Sorge vor „Drehtüreffekt“
Besonders brisant sei aus seiner Sicht, dass „Stammmitarbeiter bereits angesprochen worden sind, ob sie in Werkverträge wechseln möchten. Das wäre dann ohne Tarif und Mitbestimmung“, sagte Gelder. Dieser Schritt sei auch insofern nicht plausibel, da noch sieben Kreuzfahrtschiffe gebaut werden müssten, erklärte er. „Werkarbeiter sind immer für die Arbeitsspitzen geholt worden. Wir befürchten hier einen Drehtüreffekt zulasten der Stammbelegschaft.“
Dieser Meinung ist auch Betriebsratsvorsitzender Nico Bloem. „Arbeit ist noch genug da, viele Werkvertragsarbeiter sind nach wie vor vor Ort. Wir brauchen daher keine betriebsbedingten Kündigungen“, sagte er unserer Redaktion. Wenn die Geschäftsleitung eine Mitarbeiterbeteiligung einfordere, so müsse sie laut Bloem „auch die Bücher offenlegen und nachweisen, dass das nötig ist“. Gleichwohl sei den Beschäftigten klar, dass auch sie einen Teil dazu beitragen müssen, um die Zukunft der Werft zu sichern, erklärte Bloem. „Sie sind bereit etwas zu geben, aber nicht in dieser Höhe.“ Außerdem seien „nachhaltige Lösungen“ gefordert. „Die Beschäftigten brauchen eine Perspektive“, sagte er.

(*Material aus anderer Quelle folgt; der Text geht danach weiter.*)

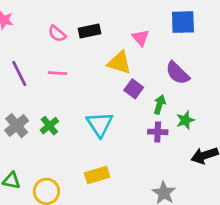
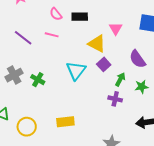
purple line: (19, 73) -> (23, 38), turned -36
pink line: (57, 73) -> (52, 35), moved
green star: (185, 120) -> (142, 87), moved
cyan triangle: (100, 124) -> (76, 71), moved
green cross: (49, 126) -> (38, 80), turned -32

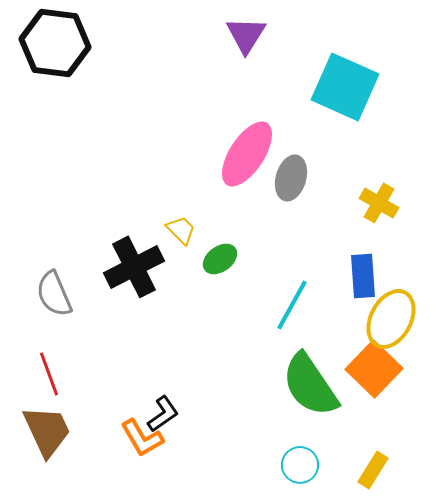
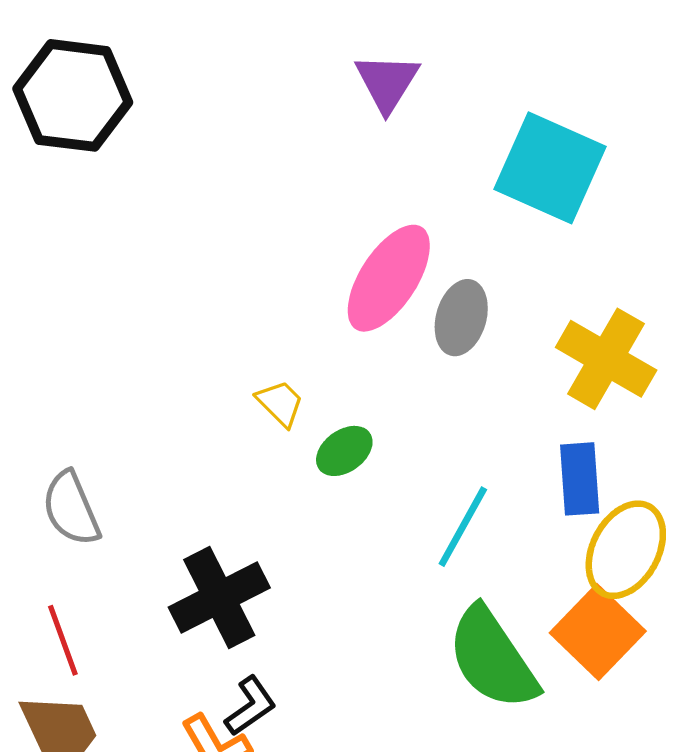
yellow cross: (379, 203) -> (606, 359), size x1.5
black cross: (134, 267) -> (219, 597), moved

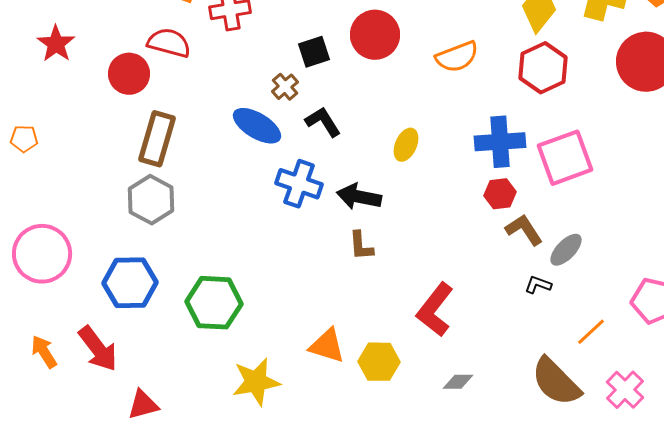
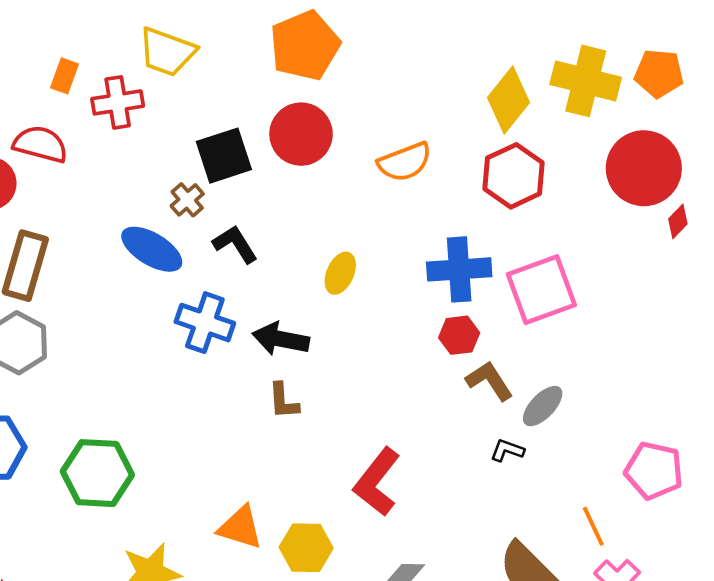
black square: (314, 52) -> (224, 156), size x1.4
orange line: (591, 332) -> (593, 526), moved, turned -72

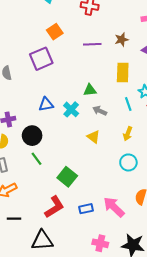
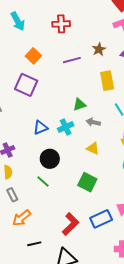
purple square: (41, 59) -> (26, 85), turned -30
cyan cross: (71, 109) -> (66, 127), turned 35
black circle: (32, 136) -> (50, 159), moved
green square: (67, 177) -> (87, 182), moved
blue rectangle: (86, 209) -> (101, 219), size x1.5

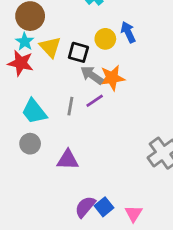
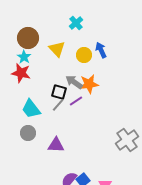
yellow triangle: (50, 47) -> (57, 49), moved
black square: (78, 52) -> (59, 92), moved
gray line: (70, 106) -> (58, 105), turned 32

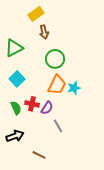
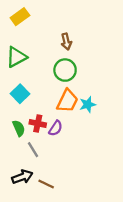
yellow rectangle: (36, 14) -> (20, 17), moved
brown arrow: (44, 32) -> (66, 42), moved
gray line: (58, 126) -> (33, 150), moved
black arrow: (15, 136) -> (22, 177), moved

Rund 300 Mitarbeiter haben das Unternehmen bereits verlassen. Dazu zählten unter anderem ausgelernte Azubis ohne neuen Vertrag, zeitlich befristete Stellen, und Kündigungen in der Probezeit. Einige Beschäftigte hätten auch selbst gekündigt, erklärte Bloem.
Wann die nächsten Gespräche stattfinden, ist noch unklar. Man befinde sich darüber im stetigen Austausch, hieß es.